Non sembrano esserci dubbi sul fatto che gli interessi strategici di Parigi e Roma siano più “sensibili” di altri a quanto accada sulla sponda sud del Mediterraneo e nel continente africano. La storia coloniale, gli approvvigionamenti energetici e di materie prime ma anche il tallone di ferro tuttora vigente della Francia sull’Africa francofona, pongono queste due potenze europee nella condizione di guardare ad un intervento militare e politico in questa area di crisi. Il prossimo 29 aprile l’Istituto Affari Internazionali (il principale dei think thank in Italia) ospiterà a Roma un “Forum Strategico Francia-Italia”. Per discutere cosa? “Oggi la crescita del fenomeno del terrorismo di matrice islamista radicale costituisce uno dei principali fattori di instabilità nell’intera area, con interconnessioni transnazionali” – scrive la newsletter dello Iai -“esiste dunque per due Paesi con una tradizionale proiezione a Sud come la Francia e l’Itaato ribadito nel vertice bilaterale di Caen di marzo scorso”.

Ovviamente l’emergenza delle ondate migratorie che attraversano e muoiono nel Mediterraneo rappresenta il “fatto traumatico” dal quale derivano le coordinate che rendono un intervento, anche militare, oggi più viabile. Scrive infatti lo Iai che “Questa preoccupazione poggia anche sull’allarme destato dai flussi migratori che raggiungono le sponde meridionali dell’Europa attraverso i paesi del Nord Africa. Le migrazioni attraverso il Canale di Sicilia costituiscono un problema oggettivo per l’Italia e probabilmente soggettivo per la Francia. Però in entrambi i Paesi esse hanno grande rilevanza nell’agenda politica e nel dibattito pubblico”.

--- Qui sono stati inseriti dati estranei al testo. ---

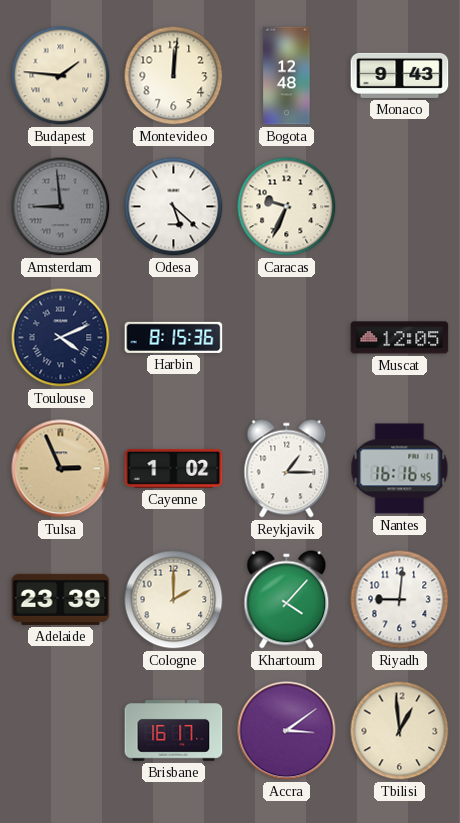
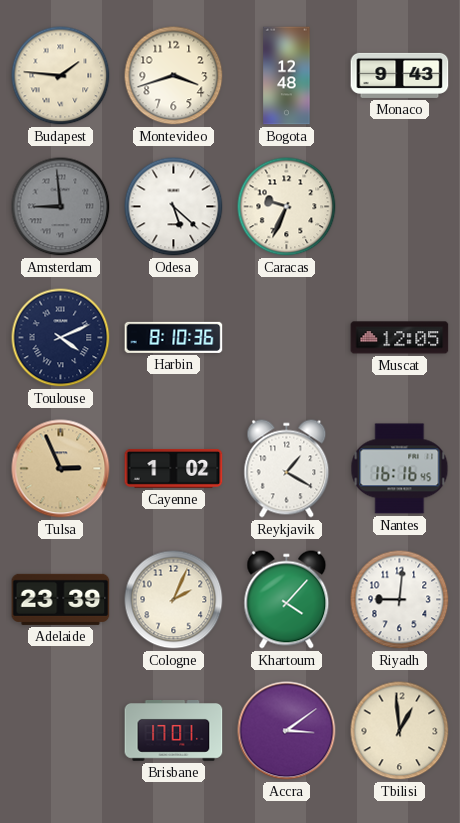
Montevideo: 12:01 -> 3:42
Harbin: 8:15 -> 8:10
Reykjavik: 1:15 -> 1:20
Cologne: 2:00 -> 2:04
Brisbane: 16:17 -> 17:01
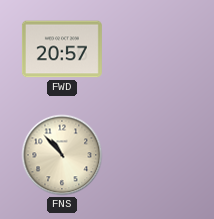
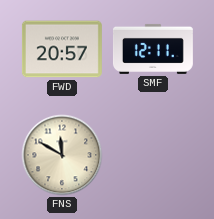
SMF: none -> 12:11
FNS: 10:53 -> 11:50
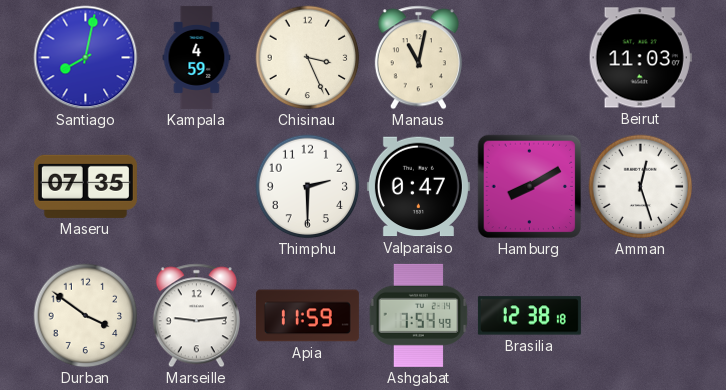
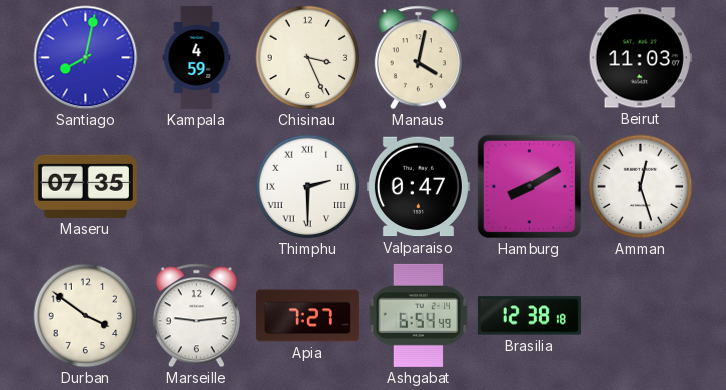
Manaus: 11:02 -> 4:02
Thimphu numerals: Arabic -> Roman
Apia: 11:59 -> 7:27
Ashgabat: 7:54 -> 6:54
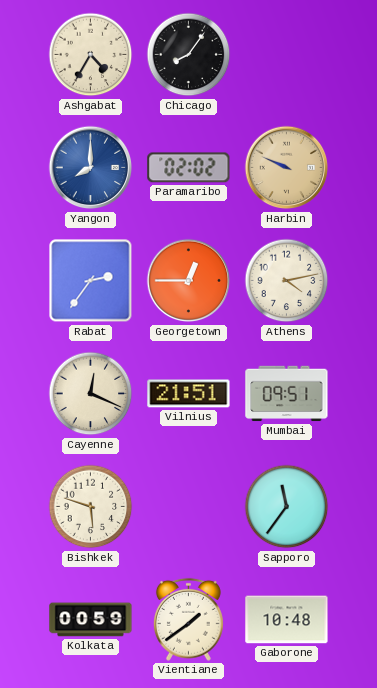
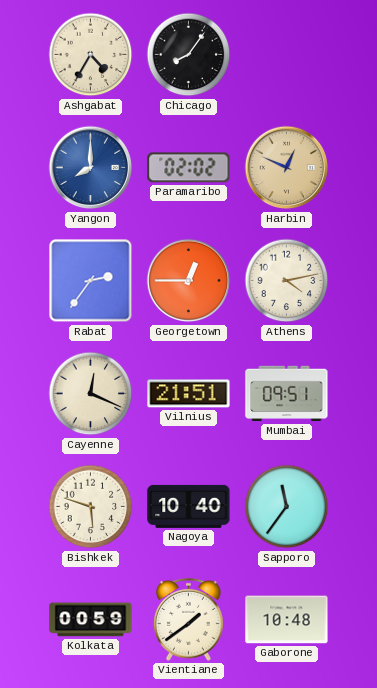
Harbin: 9:49 -> 12:49
Nagoya: none -> 10:40
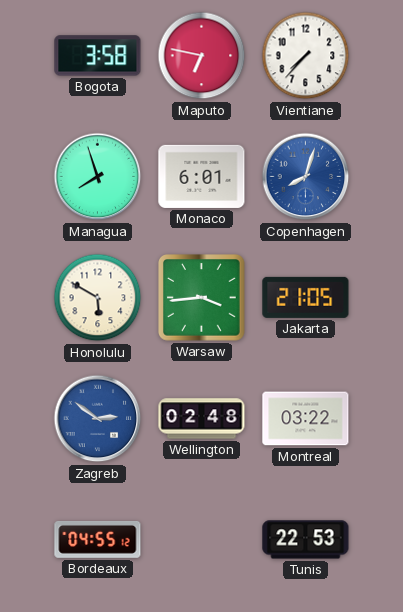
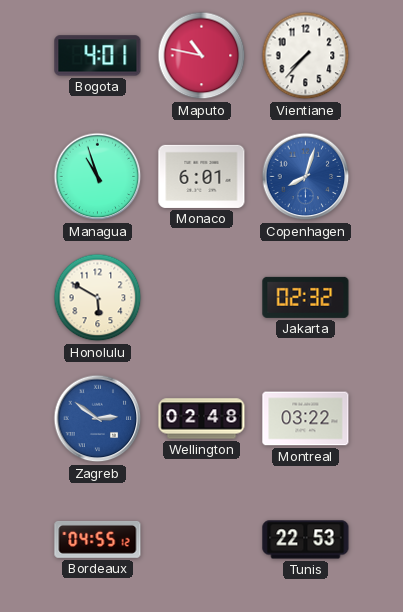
Bogota: 3:58 -> 4:01
Maputo: 6:47 -> 10:47
Managua: 7:57 -> 10:57
Warsaw: 3:44 -> none
Jakarta: 21:05 -> 02:32
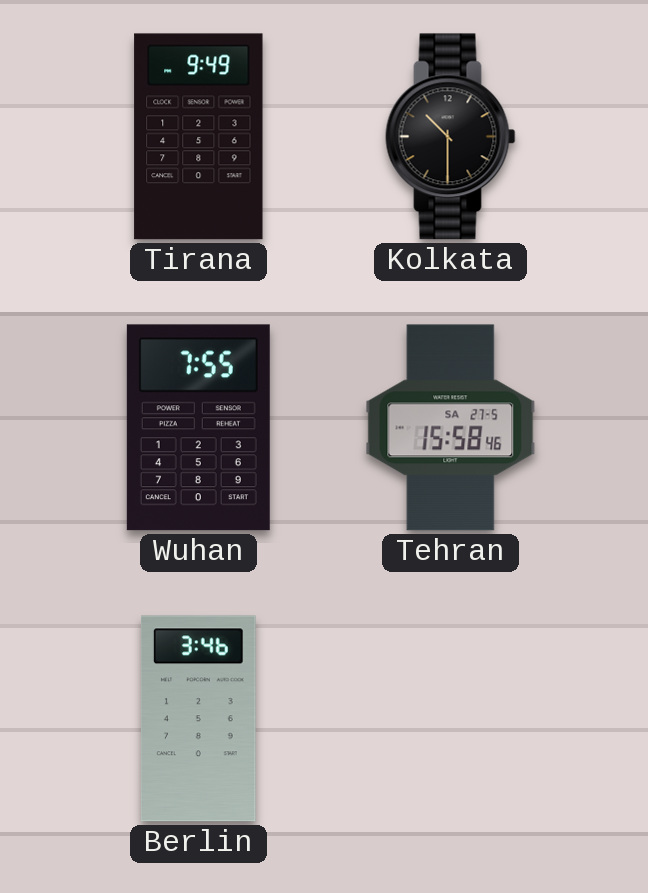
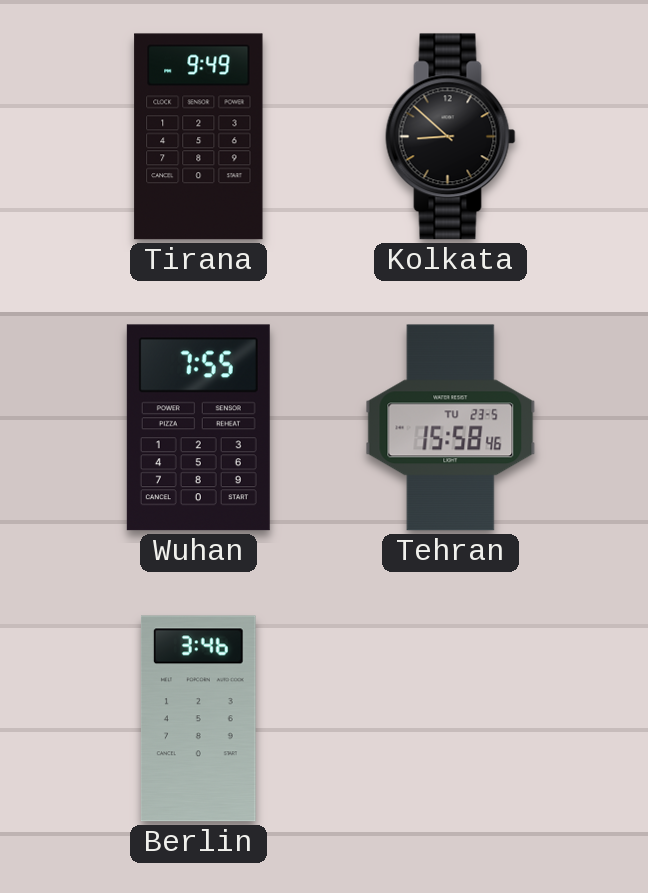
Kolkata: 10:30 -> 8:52
Tehran date: SA 27-5 -> TU 23-5
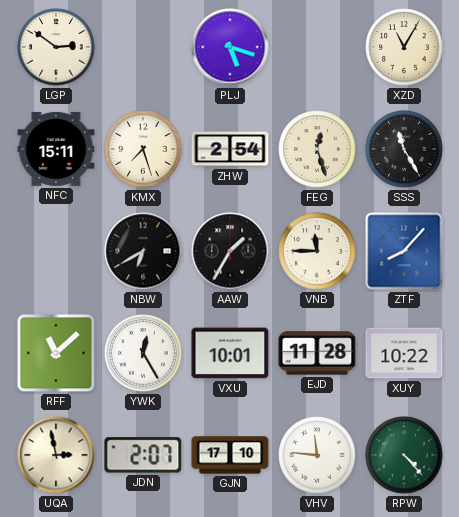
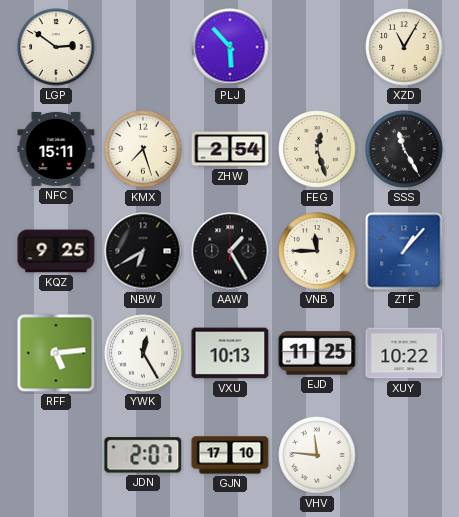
PLJ: 5:18 -> 5:53
KQZ: none -> 9:25
AAW: 1:35 -> 1:25
ZTF: 8:07 -> 1:07
RFF: 11:08 -> 5:14
VXU: 10:01 -> 10:13
EJD: 11:28 -> 11:25
UQA: 2:58 -> none
RPW: 4:23 -> none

Tornano così prioritarie chiavi di lettura come quella che definisce l’arco di instabilità che unisce il Corno d’Africa alla zona del Sahel e al Mediterraneo attraverso la Libia una priorità per i due Paesi. Interessante anche il passaggio nel quale si analizza il diverso atteggiamento delle due potenze. “L’azione francese nella zona si è riformata, con un’accentuazione della preoccupazione securitaria che ha animato un forte interventismo in Libia, Mali e Repubblica centrafricana e ha spinto il paese a diventare il guardiano militare del deserto sahariano con l’operazione Barkhane” – scrive il documento scritto a quattro mani da due esponenti dell’Istituto Affari Internazionali -”Dal lato italiano, possiamo constatare un approccio securitario più prudente e più legato al Nord Africa – stabilità della Libia ma anche della Tunisia – e alla regione del Corno, ma anche la crescita di un interesse politico che accompagna le visioni di sviluppo economico e sociale della zona sub-sahariana come ad esempio nel Niger. L’attuale governo italiano sta infatti dimostrando un rinnovato interesse per la zona. Le visite di Matteo Renzi in qualità di presidente del Consiglio in Mozambico, Congo-Brazaville, Angola e più di recente in Tunisia sono state salutate da molti come “un ritorno dell’Italia in Africa”.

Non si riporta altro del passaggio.